#### [Exercise aim]
Retype, word for word, only the lines from the one with "repetição e emoção" through the last line of the data below.

#### [Supplied material]
--- START ---
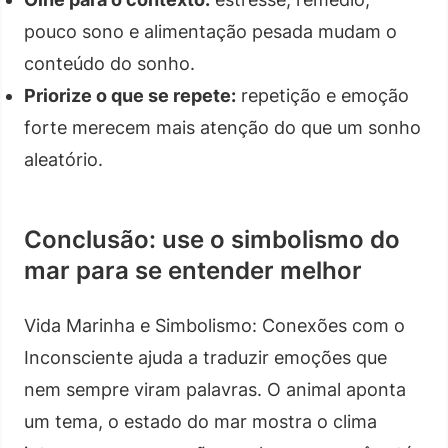
pouco sono e alimentação pesada mudam o
conteúdo do sonho.
Priorize o que se repete:
repetição e emoção
forte merecem mais atenção do que um sonho
aleatório.
Conclusão: use o simbolismo do
mar para se entender melhor
Vida Marinha e Simbolismo: Conexões com o
Inconsciente ajuda a traduzir emoções que
nem sempre viram palavras. O animal aponta
um tema, o estado do mar mostra o clima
--- END ---
#### [Result of this task]
repetição e emoção
forte merecem mais atenção do que um sonho
aleatório.
Conclusão: use o simbolismo do
mar para se entender melhor
Vida Marinha e Simbolismo: Conexões com o
Inconsciente ajuda a traduzir emoções que
nem sempre viram palavras. O animal aponta
um tema, o estado do mar mostra o clima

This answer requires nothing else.